Home entertainment systems, broadcasting services and networked information services are increasingly reliant upon digital storage and communications media. While such media continue to increase in capacity and transfer rate, there remains a need to optimise the usage of such capacity in the light of the service requirements of the system. Multichannel surround sound is becoming an important element in modern consumer entertainment systems, but it places considerably greater demands on storage capacity and data bandwidth than conventional stereo sound. Examples of recent products involving multichannel or 3D audio are the DVD-Audio and Super Audio CD delivery media, virtual home theatre (VHT) systems involving 3D sound algorithms, consumer multichannel sound systems and virtual reality displays.
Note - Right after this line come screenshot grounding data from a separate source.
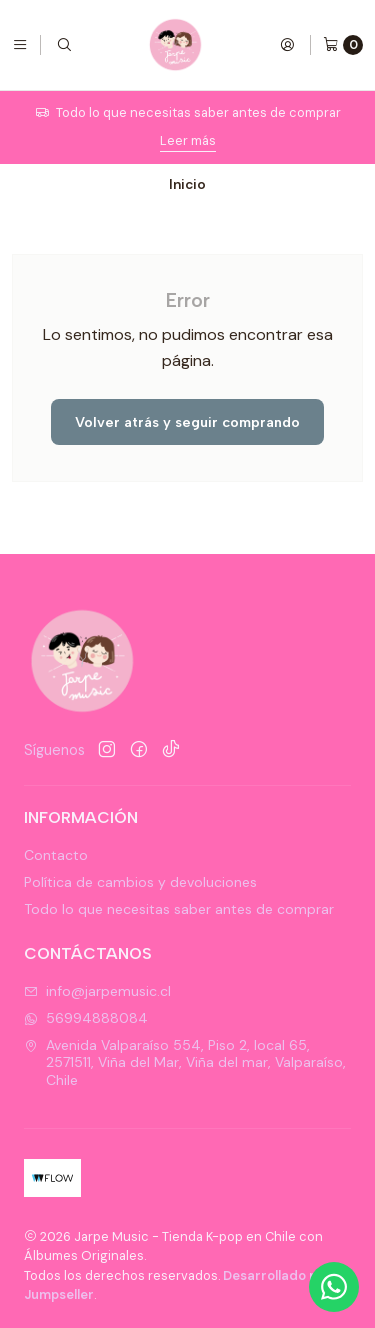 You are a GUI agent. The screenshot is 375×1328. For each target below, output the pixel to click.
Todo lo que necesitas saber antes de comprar (179, 909)
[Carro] (343, 45)
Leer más (188, 140)
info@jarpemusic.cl (97, 991)
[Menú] (20, 45)
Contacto (56, 855)
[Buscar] (64, 45)
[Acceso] (287, 45)
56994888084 (86, 1018)
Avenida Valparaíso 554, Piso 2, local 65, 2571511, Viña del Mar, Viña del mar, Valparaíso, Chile (185, 1062)
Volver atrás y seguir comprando (187, 422)
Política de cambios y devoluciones (140, 882)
This is a major growth area in consumer and professional audio at the present time. Now that audio systems are capable of reproducing three-dimensional sound fields, surrounding and immersing the listener (in contrast to more conventional monophonic and two-channel stereophonic modes which restrict reproduction to a limited spatial field), new challenges face the designer and assessor of products and programmes.

For broadcasters using digital multiplexes, demands for improved audio features (e.g. improved sound quality or surround sound provision) have to be weighed against demands for an increased number of services. Similarly, in future consumer systems involving audio-on-demand, or home entertainment networks, a certain fixed data bandwidth must be shared between information types (including sound, picture and data services). Some form of algorithmic or human arbitration is almost certainly required to determine what capacity or bandwidth is allocated to each service, leading to a need for information about the relative subjective importance of aspects of media quality. There is also a requirement for 'graceful degradation' of service elements in the most subjectively benign fashion when managing information capacity. In the design of consumer entertainment systems the engineer is faced with numerous potential 'quality trade-offs' that will affect the way in which the product or service is perceived by the consumer, and have a direct impact on the cost of manufacture. These trade-offs are almost certainly context and content dependent.
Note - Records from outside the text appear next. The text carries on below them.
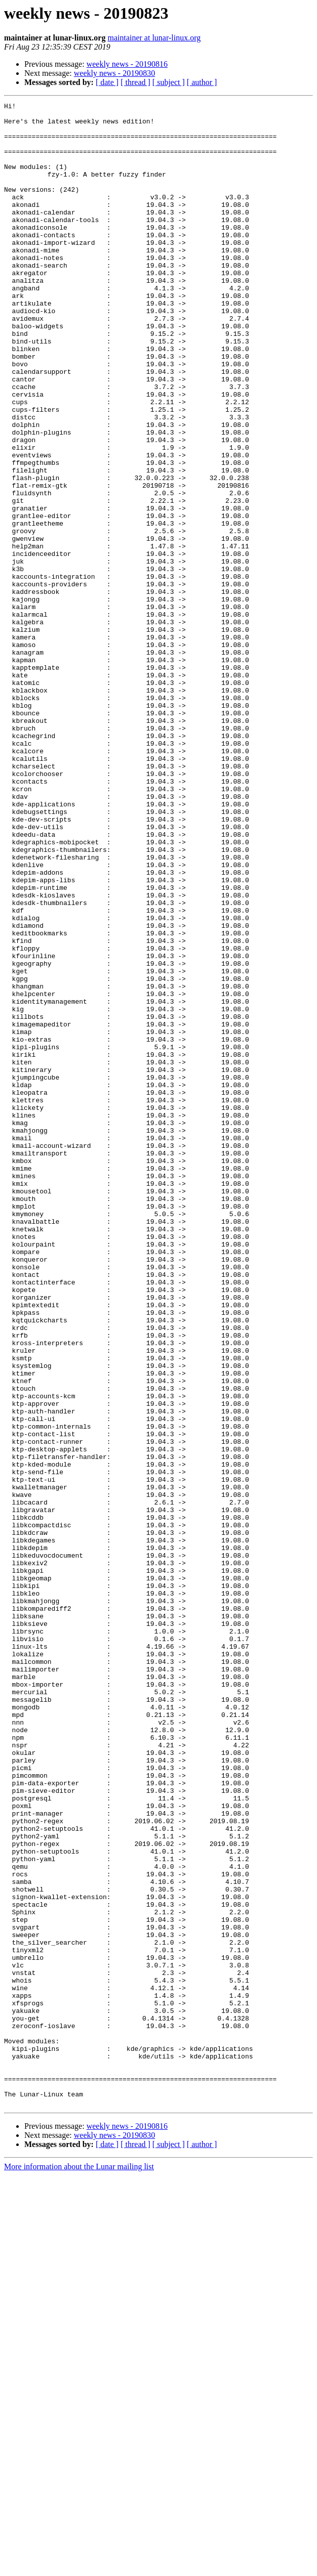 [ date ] (107, 82)
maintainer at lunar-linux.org (154, 37)
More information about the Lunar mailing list (79, 2567)
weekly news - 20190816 (127, 64)
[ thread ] (135, 82)
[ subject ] (168, 82)
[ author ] (202, 82)
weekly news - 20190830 (114, 73) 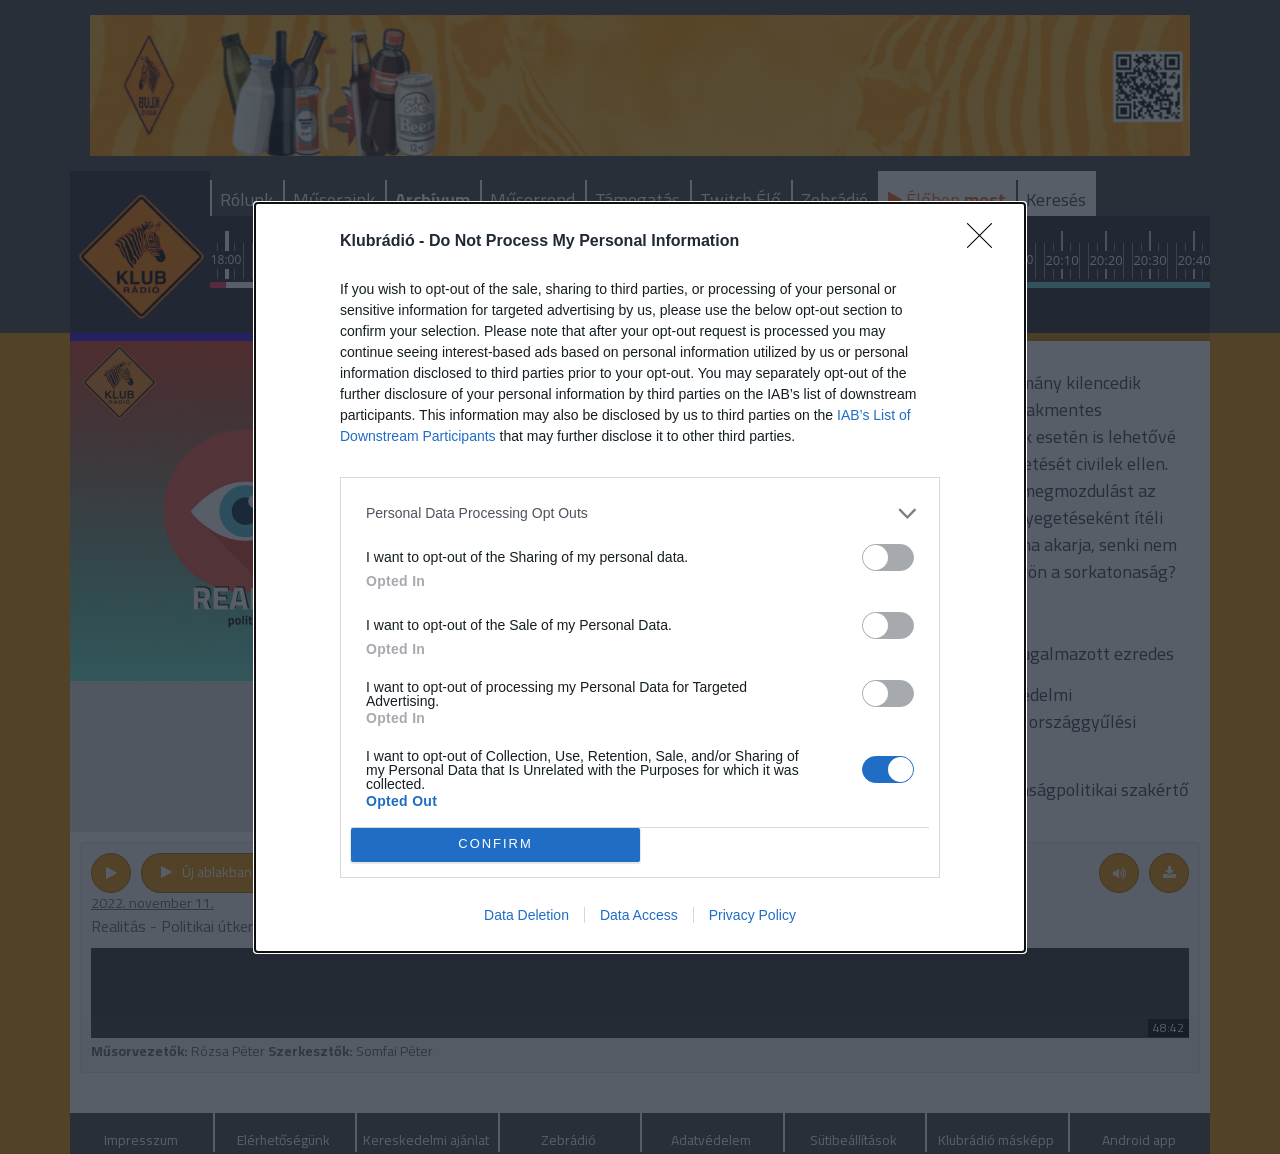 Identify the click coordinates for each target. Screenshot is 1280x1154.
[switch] (888, 557)
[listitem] (640, 513)
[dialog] (640, 577)
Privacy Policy (752, 915)
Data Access (639, 915)
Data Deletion (526, 915)
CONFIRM (495, 844)
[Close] (986, 242) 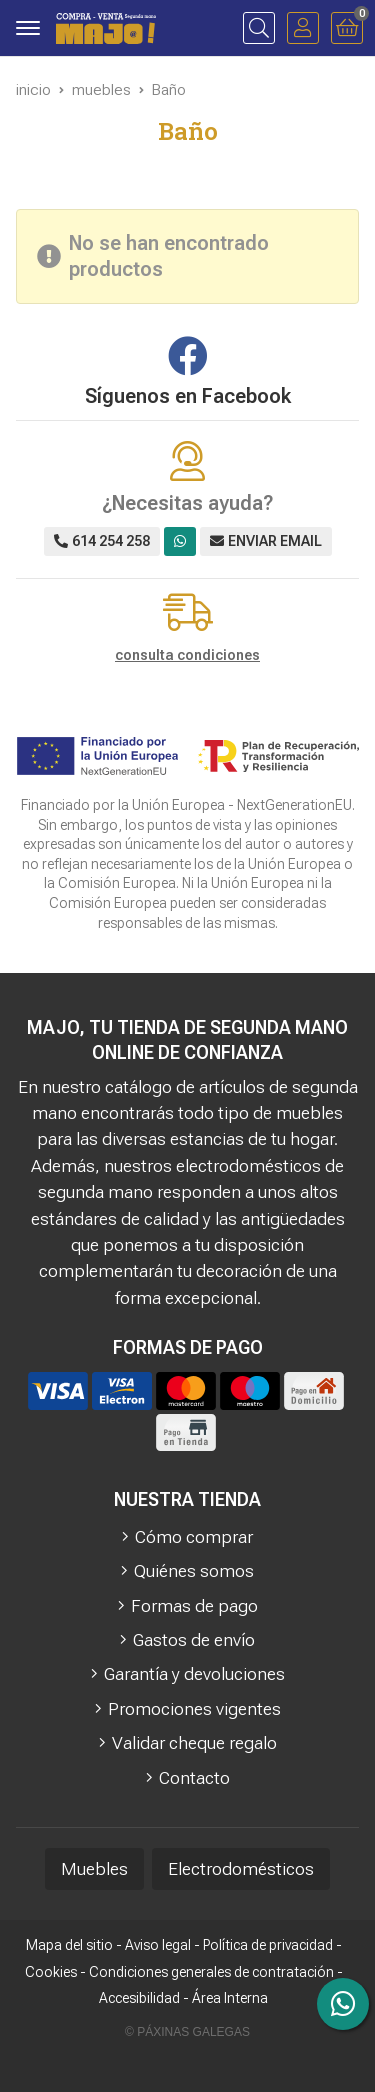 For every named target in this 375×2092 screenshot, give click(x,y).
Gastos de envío (194, 1640)
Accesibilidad (139, 1998)
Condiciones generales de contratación (211, 1972)
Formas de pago (194, 1606)
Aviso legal (158, 1945)
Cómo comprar (194, 1537)
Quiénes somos (194, 1571)
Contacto (194, 1778)
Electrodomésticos (241, 1869)
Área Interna (230, 1998)
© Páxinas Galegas (187, 2032)
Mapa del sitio (69, 1945)
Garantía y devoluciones (194, 1674)
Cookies (51, 1972)
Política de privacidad (268, 1945)
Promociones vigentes (194, 1709)
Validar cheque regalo (194, 1743)
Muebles (94, 1869)
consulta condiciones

Recently standardised low-bit-rate coding structures for audio and video such as MPEG-4 (Kunz & Brandenburg 1999) include options for scalable encoding, whereby various quality levels and numbers of sound channels can be encoded in a single bitstream and decisions made downstream concerning the appropriate quality level and decoder implementation. Whilst the theoretical structures are in place for such standards there are many issues of implementation still to be addressed. There is currently little experimental subjective data on which to base decisions about scalability in multichannel audio codecs of this kind.

Unless commercial decisions involving the above issues are to be arbitrary and uninformed, there is a pressing need for more detailed research into the subjective effects of service quality trade-offs. In the broader context this requires detailed studies of multi-modal interaction between information types. Many such studies are designed to assess the effects of quality interactions between sound and vision in terms of factors such as synchronisation and the effect of sound quality on perceived picture quality. In the more specific context of this application, the concern is primarily to investigate the effects of controlled degradations in sound quality on the subjective quality ratings given by subjects, and to determine how multichannel sound reproduction may be 'scaled' or intentionally reduced in quality with minimum overall subjective effect for maximum saving in service bandwidth or product/system cost.